Transcatheter aortic valve replacement (TAVR) has been one of the hottest topics in interventional cardiology for years now, and the large crowds at TCT 2023 in San Francisco suggest that will still be the case for many years to come.
The first four late-breaking clinical trials presented at the annual Transcatheter Cardiovascular Therapeutics conference all focused on ongoing developments in the world of TAVR. The presentations occurred Tuesday, Oct. 24, in front of a packed audience that was clearly anticipating the results of these studies.
PARTNER 3 trial
Martin B. Leon, MD, a longtime interventional cardiologist with Columbia University Department of Medicine and a founder of the Cardiovascular Research Foundation, kicked off the festivities with five-year data from the PARTNER 3 trial, which compared outcomes after TAVR with the Sapien 3 valve from Edwards Lifesciences and surgical aortic valve replacement (SAVR) among low-risk patients. His team’s findings were simultaneously published in the New England Journal of Medicine.[1]
The analysis included 1,000 low-risk patients randomized to either TAVR or SAVR. Five-year follow-up was achieved in 94.6% of TAVR patients and 88.3% of SAVR patients.
The study’s primary endpoint was the non-hierarchical composite of all-cause death, all stroke or rehospitalization. After one year, TAVR was associated with a statistically significant advantage over SAVR. After five years, TAVR was still associated with improved outcomes compared to SAVR, but the difference was no longer statistically significant.
All in all, the researchers concluded that both treatment options—TAVR and SAVR—were associated with “similar and low clinical event rates,” including cardiovascular death rates of approximately 1% per year, stroke rates of approximately 1% per year and cardiovascular rehospitalization rates of approximately 3% per year.
Meanwhile, new-onset atrial fibrillation (AFib) was more common after surgery, and mild paravalvular leak was more common after SAVR.
Leon’s team ultimately concluded that TAVR with a Sapien 3 valve was a “meaningful alternative” to surgery for low-risk patients with severe, symptomatic aortic stenosis.

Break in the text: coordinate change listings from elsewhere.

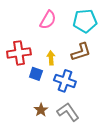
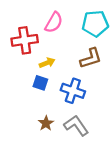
red cross: (19, 53) -> (25, 40), moved
yellow arrow: (51, 58) -> (47, 63), moved, turned 72

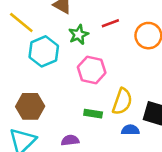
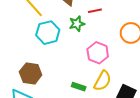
red line: (110, 23) -> (95, 11), moved
pink hexagon: (92, 70) -> (98, 53), moved

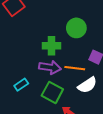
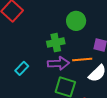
cyan rectangle: (21, 85) -> (22, 68), moved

“We can tell our patients who have low-risk aortic stenosis that, for these two therapies, by the end of five years, there is more than a 70% chance they will be alive and feeling well with either no or very mild symptoms,” Leon explained. “We can also tell them that, at the end of five years, there is a more than 85% chance with either therapy that they will be alive with what would be a durable heart valve.”

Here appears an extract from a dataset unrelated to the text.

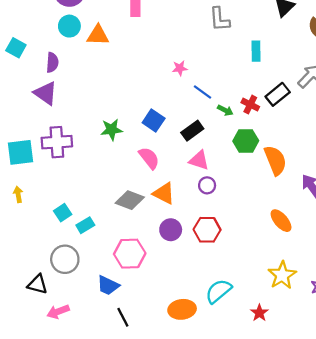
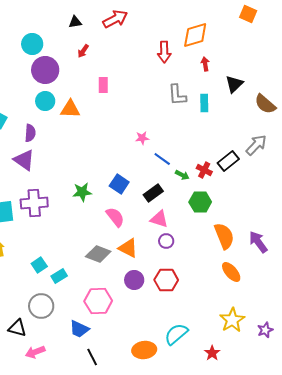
cyan rectangle: (256, 51) -> (204, 103), moved
orange semicircle: (275, 160) -> (224, 236), moved

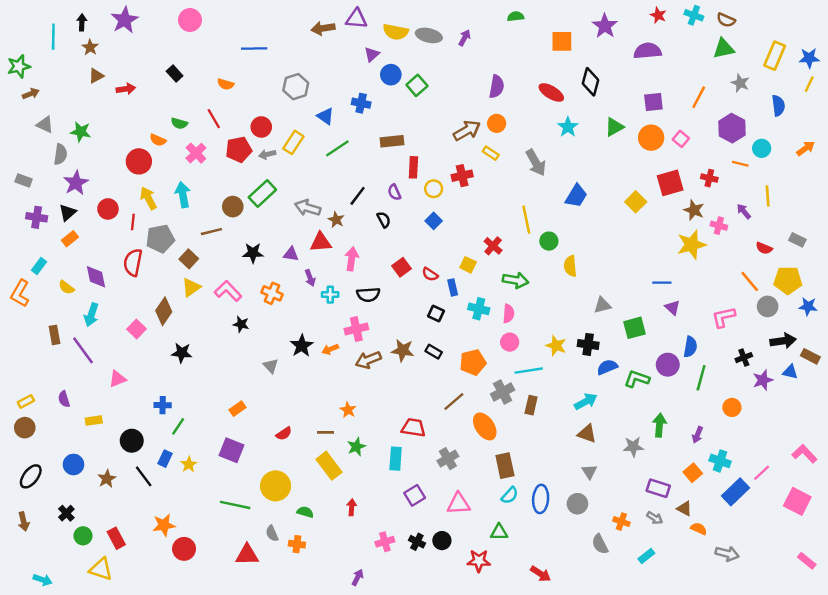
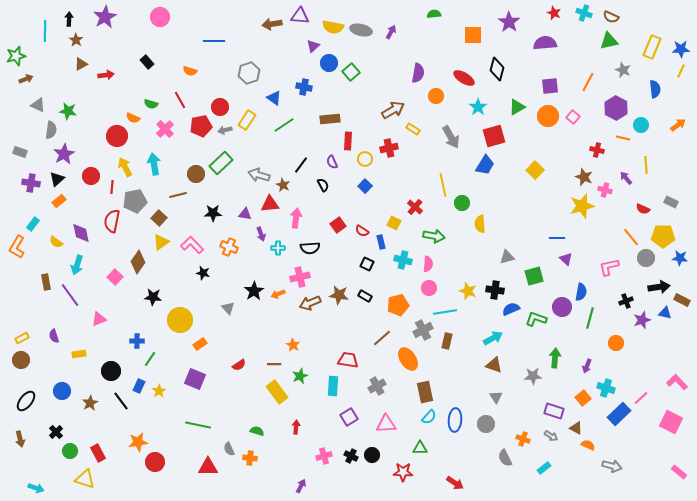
orange circle: (497, 123) -> (436, 96), moved
red square: (670, 183) -> (494, 136), moved
yellow circle: (276, 486) -> (180, 320), moved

Several thought leaders in the structural heart space discussed the PARTNER 3 findings during a TCT press conference. Bernard Prendergast, DM, an interventional cardiologist with Cleveland Clinic London, was “excited” about the results and said people have been anticipating this update for quite some time.
“I think it’s a win for our field,” added Pinak B. Shah, MD, director of the cardiac cath lab at Brigham and Women’s Hospital.